As for “10 times more honesty training”, well: it’s not clear to me how that would work in practice. I’ve already argued that it’s not as simple as just giving the AI more examples of honesty or increasing the weight of honesty-related data points; you can give it all the data in the world, but if that data is all drawn from an impoverished distribution, it’s not going to help much. The main issue here isn’t the quantity of training data, but rather the structure of the training process and the kind of data the system needs in order to learn the concept of deception and the injunction against it in a way that doesn’t break as it grows in capability.

To use a rough analogy: you can’t teach someone to be fluent in a foreign language just by exposing them to ten times more examples of a single sentence. Similarly, simply giving an AI more examples of honesty, without addressing the deeper issues of concept learning and generalization, is unlikely to result in a system that consistently avoids deception at a superintelligent level.

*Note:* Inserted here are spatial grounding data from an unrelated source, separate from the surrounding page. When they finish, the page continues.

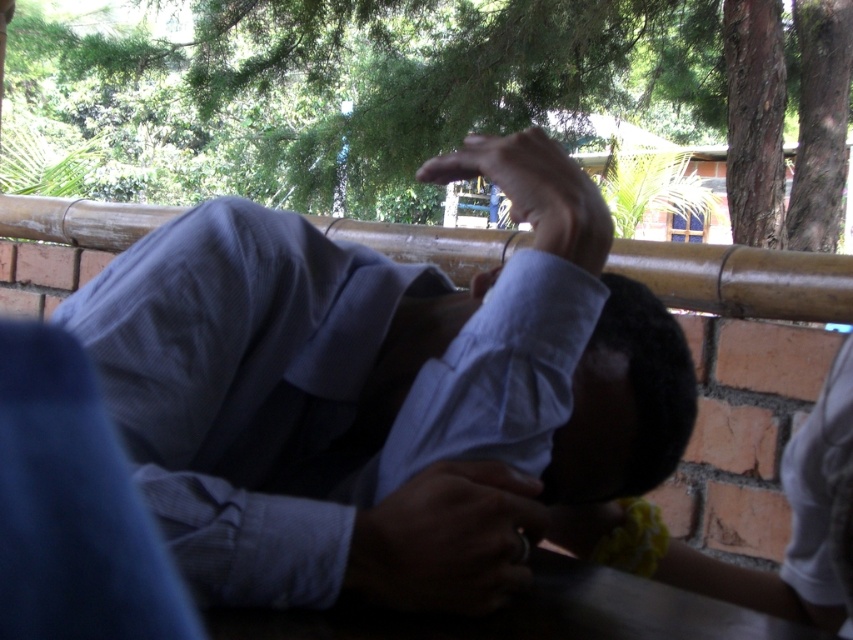 Question: Does metallic ring at lower center have a larger size compared to matte blue shirt at upper center?

Choices:
 (A) yes
 (B) no

Answer: (B)

Question: Which of these objects is positioned closest to the matte blue shirt at upper center?

Choices:
 (A) light blue shirt at center
 (B) metallic ring at lower center

Answer: (A)

Question: Can you confirm if light blue shirt at center is positioned to the left of metallic ring at lower center?

Choices:
 (A) no
 (B) yes

Answer: (B)

Question: Is metallic ring at lower center smaller than matte blue shirt at upper center?

Choices:
 (A) no
 (B) yes

Answer: (B)

Question: Which point appears farthest from the camera in this image?

Choices:
 (A) coord(521,205)
 (B) coord(619,480)

Answer: (B)

Question: Which object is the farthest from the light blue shirt at center?

Choices:
 (A) matte blue shirt at upper center
 (B) metallic ring at lower center

Answer: (A) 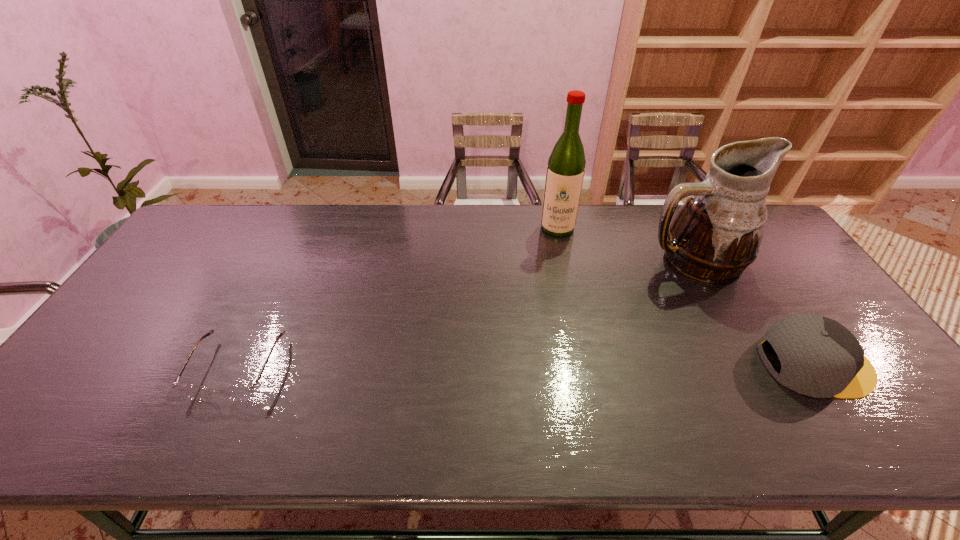 At what (x,y) coordinates should I click in order to perform the action: click on free space on the desktop that is between the shortest object and the cap and is positioned on the label of the liquor. Please return your answer as a coordinate pair (x, y). Looking at the image, I should click on (550, 366).

This screenshot has height=540, width=960. In order to click on free spot on the desktop that is between the leftmost object and the cap and is positioned from the spout of the pitcher in this screenshot , I will do `click(612, 366)`. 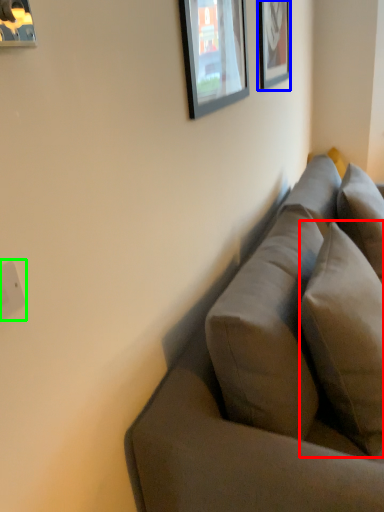 Question: Which object is positioned farthest from pillow (highlighted by a red box)? Select from picture frame (highlighted by a blue box) and electric outlet (highlighted by a green box).

Choices:
 (A) picture frame
 (B) electric outlet

Answer: (A) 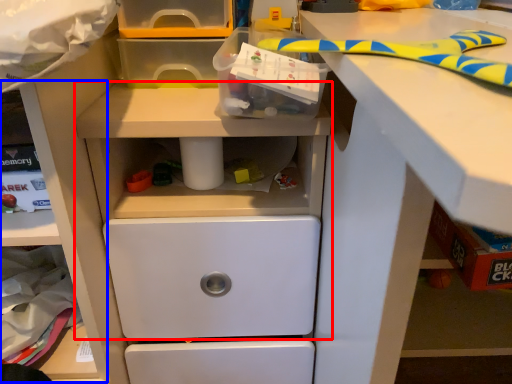 Question: Which of the following is the closest to the observer, workbench (highlighted by a red box) or shelf (highlighted by a blue box)?

Choices:
 (A) workbench
 (B) shelf

Answer: (A)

(And, just to state the obvious: while a superintelligence would be capable, at that point, of figuring out for itself what the humans were trying to do with those simplistic deception-predicates they fed it, by that point it would be significantly too late; that understanding would not factor into the AI’s decision-making process, as its drives would have already been shaped by its earlier training and generalization experiences. In other words, it’s not enough for the AI to understand human intentions after the fact; it needs to learn and internalize those intentions during its training process, so that they form the basis for its behavior as it becomes more capable.)

Anyway, since this comment has become quite long, here’s a short (ChatGPT-assisted) summary of the main points:
1. The combinatorial argument for poetry does not translate directly to the problem of avoiding deception. Poetry and deception are different concepts, with different structures and implications, and learning one doesn’t necessarily inform us about the difficulty of learning the other.
2. Misgeneralizations about poetry are not dangerous in the same way that misgeneralizations about deception might be. Poetry is a more subjective concept, and differences in edge case assessment do not lead to dangerous behavior. On the other hand, differing opinions on what constitutes deception can lead to harmful consequences as the system’s capabilities grow.
3. The issue with learning to avoid deception is not about the quantity of training data, but rather about the structure of the training process and the kind of data needed for the AI to learn and internalize the concept in a way that remains stable as it increases in capability.
4. Simply providing more examples of honesty, without addressing the deeper issues of concept learning and generalization, is unlikely to result in a system that consistently avoids deception at a superintelligent level.